Exercise >> Across the entries below, tally every line that holds the string "consegna" and reply with the number only.

(Dataset entries)
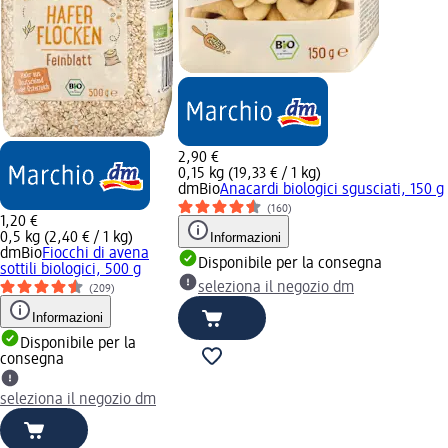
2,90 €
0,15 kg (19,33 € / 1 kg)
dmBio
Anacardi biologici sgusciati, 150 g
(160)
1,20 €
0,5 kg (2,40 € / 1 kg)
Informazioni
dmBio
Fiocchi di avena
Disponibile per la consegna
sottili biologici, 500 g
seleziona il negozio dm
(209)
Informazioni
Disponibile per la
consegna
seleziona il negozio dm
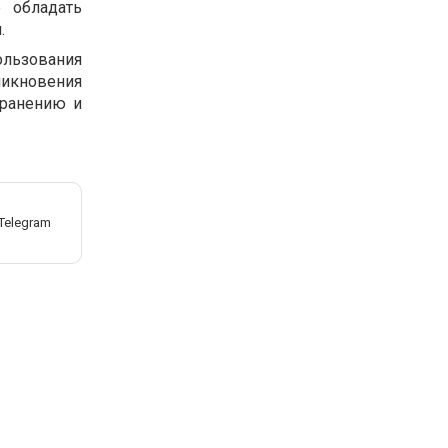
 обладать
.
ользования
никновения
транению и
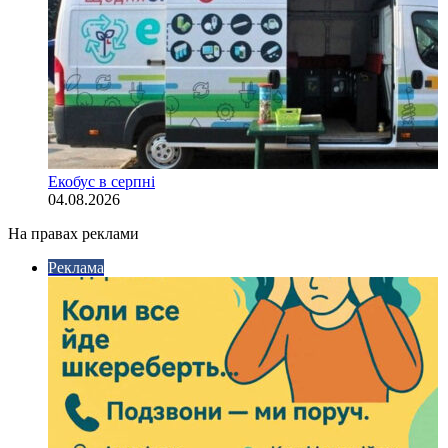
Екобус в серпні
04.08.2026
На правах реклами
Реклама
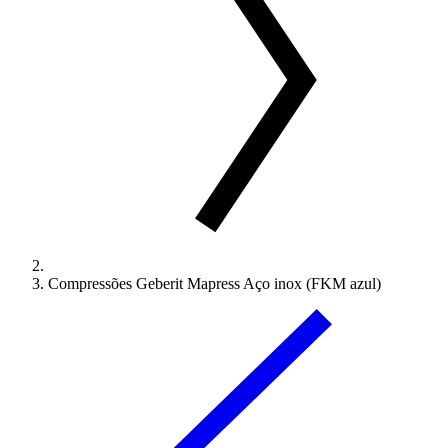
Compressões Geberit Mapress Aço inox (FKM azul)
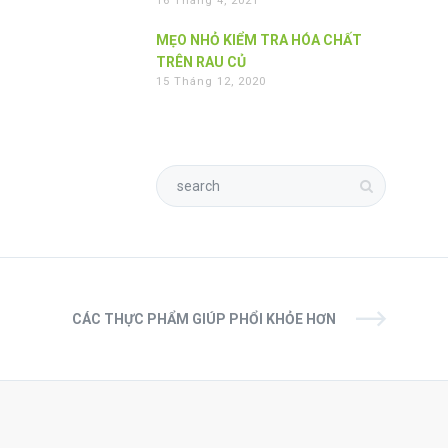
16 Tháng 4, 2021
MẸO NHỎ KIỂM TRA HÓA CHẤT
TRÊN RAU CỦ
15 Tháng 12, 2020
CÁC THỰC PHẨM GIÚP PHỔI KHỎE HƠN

Expected answer >> 2